How to Research Both Indices
Whether you're looking at mega-caps or mid-caps, the research process is similar. Start with the screener to filter by market cap — over £5 billion for FTSE 100 territory, £500 million to £5 billion for FTSE 250. Add other filters like P/E ratio, dividend yield, or sector to narrow your search.
Check the stock pages for chart analysis and read the daily briefing for relevant market news. FTSE 250 companies often get less media coverage than their larger peers, so the community feed can be a valuable source of insights from other investors who may be tracking these stocks closely.
For a deeper understanding of how to use screening tools to find opportunities in both indices, see our guide on how to use a stock screener.
The Bottom Line
The FTSE 100 and FTSE 250 serve different roles in an investment portfolio.

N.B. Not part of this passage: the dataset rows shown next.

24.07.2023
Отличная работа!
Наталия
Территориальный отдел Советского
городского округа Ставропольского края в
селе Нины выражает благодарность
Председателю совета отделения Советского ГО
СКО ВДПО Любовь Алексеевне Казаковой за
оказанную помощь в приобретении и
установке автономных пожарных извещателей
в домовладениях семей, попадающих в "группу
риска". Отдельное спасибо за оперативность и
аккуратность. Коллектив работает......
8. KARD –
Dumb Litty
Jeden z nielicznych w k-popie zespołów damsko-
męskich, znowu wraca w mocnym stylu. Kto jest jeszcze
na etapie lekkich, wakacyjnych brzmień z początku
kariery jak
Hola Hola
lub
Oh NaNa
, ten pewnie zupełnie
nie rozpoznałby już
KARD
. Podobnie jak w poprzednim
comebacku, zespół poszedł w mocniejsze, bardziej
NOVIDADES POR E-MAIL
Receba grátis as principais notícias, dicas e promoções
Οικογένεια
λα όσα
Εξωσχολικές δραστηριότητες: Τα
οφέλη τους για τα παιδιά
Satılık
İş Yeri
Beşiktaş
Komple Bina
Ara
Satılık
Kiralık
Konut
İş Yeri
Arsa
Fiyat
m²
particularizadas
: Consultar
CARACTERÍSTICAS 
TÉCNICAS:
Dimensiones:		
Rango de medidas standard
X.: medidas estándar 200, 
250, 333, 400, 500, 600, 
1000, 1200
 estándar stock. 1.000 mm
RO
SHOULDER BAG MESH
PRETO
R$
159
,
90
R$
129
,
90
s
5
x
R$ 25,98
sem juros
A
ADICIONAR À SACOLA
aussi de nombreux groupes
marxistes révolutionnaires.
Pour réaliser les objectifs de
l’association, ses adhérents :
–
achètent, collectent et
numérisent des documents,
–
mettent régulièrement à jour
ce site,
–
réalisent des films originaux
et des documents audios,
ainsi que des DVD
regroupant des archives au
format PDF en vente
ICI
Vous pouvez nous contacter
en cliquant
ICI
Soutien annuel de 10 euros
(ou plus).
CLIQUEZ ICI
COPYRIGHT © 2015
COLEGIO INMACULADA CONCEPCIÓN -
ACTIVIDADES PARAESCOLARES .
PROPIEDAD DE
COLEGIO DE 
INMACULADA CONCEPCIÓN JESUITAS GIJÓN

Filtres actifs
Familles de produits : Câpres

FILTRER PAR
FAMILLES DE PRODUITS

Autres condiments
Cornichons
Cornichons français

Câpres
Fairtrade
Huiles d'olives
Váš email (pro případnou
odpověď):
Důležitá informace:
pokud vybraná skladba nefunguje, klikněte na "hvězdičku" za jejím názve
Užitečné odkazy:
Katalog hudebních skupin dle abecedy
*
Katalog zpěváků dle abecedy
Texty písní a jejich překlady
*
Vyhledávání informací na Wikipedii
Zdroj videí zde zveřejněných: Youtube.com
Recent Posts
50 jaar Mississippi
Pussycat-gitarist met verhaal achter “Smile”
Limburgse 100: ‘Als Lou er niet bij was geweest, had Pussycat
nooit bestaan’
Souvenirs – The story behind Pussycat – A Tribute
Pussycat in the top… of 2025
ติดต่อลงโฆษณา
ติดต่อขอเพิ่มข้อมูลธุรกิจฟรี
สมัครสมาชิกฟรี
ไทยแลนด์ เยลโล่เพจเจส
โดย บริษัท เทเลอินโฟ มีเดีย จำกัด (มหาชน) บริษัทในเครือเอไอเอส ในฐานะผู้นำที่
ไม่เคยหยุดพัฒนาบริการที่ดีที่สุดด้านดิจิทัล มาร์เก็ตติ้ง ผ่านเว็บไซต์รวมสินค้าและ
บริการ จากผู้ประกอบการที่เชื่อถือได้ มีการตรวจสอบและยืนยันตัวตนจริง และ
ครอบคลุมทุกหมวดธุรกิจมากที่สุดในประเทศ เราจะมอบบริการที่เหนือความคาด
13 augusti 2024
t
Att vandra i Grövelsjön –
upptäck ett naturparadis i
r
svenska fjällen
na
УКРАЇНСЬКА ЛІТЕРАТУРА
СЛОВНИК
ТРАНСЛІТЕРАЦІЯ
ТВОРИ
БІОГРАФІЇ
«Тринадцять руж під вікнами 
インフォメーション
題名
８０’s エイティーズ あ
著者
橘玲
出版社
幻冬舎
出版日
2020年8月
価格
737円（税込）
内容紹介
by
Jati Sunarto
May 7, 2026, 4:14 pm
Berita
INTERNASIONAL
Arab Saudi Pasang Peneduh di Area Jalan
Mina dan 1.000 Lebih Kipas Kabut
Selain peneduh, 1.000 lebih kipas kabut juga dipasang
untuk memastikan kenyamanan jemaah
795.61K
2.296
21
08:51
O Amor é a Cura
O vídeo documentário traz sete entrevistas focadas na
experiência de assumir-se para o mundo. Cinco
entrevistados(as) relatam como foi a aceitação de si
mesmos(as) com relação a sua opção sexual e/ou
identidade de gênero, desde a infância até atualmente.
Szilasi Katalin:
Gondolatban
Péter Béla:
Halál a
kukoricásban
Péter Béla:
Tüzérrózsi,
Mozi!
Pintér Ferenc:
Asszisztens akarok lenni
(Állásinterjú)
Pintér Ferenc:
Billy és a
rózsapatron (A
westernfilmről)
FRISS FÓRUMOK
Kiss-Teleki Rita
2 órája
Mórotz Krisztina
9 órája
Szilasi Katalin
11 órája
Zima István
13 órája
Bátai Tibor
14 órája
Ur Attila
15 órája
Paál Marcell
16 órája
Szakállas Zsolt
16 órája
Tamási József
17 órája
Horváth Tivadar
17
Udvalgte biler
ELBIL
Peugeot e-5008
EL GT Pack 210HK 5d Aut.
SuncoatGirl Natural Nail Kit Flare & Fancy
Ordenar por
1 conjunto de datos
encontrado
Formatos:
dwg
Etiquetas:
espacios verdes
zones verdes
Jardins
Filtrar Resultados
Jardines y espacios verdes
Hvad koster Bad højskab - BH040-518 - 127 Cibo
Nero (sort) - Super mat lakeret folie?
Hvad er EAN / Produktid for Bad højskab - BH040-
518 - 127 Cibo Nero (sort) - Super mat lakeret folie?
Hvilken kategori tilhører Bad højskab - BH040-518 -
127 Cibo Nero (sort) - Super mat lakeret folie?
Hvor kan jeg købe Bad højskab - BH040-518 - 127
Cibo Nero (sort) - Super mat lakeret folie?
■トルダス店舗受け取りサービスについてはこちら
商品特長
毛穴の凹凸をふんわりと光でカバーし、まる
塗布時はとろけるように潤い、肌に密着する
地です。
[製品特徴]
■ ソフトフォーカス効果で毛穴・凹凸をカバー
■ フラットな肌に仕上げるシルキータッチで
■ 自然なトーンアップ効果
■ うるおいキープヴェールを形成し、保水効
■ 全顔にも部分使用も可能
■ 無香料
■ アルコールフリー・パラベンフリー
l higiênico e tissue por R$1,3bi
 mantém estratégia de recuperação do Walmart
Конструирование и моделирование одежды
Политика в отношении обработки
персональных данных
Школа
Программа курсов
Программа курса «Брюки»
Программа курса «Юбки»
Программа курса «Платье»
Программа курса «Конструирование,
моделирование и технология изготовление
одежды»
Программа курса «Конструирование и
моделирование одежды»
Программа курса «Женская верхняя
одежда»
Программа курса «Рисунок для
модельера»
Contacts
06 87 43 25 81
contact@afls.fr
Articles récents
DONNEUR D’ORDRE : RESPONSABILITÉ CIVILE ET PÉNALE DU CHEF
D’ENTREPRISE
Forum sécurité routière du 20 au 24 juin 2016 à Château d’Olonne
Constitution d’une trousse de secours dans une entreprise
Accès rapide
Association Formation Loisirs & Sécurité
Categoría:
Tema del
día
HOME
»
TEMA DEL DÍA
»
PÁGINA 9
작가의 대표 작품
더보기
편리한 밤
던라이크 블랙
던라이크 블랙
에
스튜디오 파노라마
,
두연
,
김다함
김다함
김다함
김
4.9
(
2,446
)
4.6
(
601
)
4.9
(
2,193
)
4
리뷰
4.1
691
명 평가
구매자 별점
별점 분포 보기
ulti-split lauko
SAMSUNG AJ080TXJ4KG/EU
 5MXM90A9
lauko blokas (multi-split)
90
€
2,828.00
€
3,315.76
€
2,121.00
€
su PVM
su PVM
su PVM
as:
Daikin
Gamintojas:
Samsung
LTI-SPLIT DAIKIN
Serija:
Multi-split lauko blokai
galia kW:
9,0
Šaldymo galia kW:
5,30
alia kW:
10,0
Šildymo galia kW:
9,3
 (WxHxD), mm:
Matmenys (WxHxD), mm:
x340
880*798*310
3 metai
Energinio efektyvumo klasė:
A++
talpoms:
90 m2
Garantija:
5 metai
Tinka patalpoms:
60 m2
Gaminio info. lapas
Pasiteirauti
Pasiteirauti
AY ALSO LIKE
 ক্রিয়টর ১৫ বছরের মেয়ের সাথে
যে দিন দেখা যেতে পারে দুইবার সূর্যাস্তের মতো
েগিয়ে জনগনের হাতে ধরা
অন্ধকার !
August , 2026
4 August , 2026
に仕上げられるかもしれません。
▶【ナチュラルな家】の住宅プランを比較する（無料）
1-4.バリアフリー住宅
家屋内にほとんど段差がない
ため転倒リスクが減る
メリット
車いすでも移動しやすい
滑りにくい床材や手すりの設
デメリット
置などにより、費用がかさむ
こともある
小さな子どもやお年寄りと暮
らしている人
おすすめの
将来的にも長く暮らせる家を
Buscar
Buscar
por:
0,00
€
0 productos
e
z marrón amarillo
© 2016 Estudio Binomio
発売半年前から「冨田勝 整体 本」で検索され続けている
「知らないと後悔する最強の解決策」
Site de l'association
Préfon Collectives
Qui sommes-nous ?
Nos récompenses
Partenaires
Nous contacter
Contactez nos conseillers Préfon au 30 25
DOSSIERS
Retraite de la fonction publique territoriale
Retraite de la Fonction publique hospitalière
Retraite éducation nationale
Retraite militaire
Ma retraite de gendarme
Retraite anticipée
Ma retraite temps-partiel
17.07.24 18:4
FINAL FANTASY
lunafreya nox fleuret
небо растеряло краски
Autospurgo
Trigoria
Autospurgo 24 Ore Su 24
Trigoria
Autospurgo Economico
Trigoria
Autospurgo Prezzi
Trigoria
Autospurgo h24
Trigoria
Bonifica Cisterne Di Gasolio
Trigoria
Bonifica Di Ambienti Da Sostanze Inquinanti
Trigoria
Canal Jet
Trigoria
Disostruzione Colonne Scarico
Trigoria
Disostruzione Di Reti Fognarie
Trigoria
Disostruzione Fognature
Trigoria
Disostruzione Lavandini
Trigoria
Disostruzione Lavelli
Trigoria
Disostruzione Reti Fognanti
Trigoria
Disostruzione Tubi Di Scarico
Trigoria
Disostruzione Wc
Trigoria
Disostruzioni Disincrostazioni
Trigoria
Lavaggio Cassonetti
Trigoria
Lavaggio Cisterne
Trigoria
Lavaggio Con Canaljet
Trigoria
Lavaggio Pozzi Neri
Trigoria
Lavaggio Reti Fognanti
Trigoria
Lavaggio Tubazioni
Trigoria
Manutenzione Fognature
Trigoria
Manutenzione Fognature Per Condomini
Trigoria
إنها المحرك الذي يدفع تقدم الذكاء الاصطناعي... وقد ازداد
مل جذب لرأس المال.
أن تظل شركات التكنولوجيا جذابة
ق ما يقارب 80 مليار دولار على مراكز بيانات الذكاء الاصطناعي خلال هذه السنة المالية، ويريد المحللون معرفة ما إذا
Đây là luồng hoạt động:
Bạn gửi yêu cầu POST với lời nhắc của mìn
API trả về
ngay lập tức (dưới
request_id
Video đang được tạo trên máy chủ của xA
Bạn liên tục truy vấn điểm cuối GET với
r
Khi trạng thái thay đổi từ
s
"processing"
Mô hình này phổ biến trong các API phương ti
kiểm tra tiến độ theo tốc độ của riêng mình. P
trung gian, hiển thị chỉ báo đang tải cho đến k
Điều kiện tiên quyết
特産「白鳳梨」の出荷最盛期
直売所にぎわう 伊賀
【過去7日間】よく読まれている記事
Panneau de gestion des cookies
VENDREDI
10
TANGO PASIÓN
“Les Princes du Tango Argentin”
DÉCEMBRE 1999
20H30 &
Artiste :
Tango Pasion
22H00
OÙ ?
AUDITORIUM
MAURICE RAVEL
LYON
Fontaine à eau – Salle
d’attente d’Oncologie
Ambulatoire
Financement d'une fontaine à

The FTSE 100 offers stability, income, and global diversification. The FTSE 250 offers growth, UK economic exposure, and the potential for undiscovered value. Neither is objectively "better" — the right choice depends on your investment goals, time horizon, and risk tolerance.
For long-term wealth building, the FTSE 250's historical outperformance is hard to ignore. For income generation and capital preservation, the FTSE 100 is the stronger option. Most investors will benefit from holding stocks from both indices, adjusting the balance as their needs evolve over time.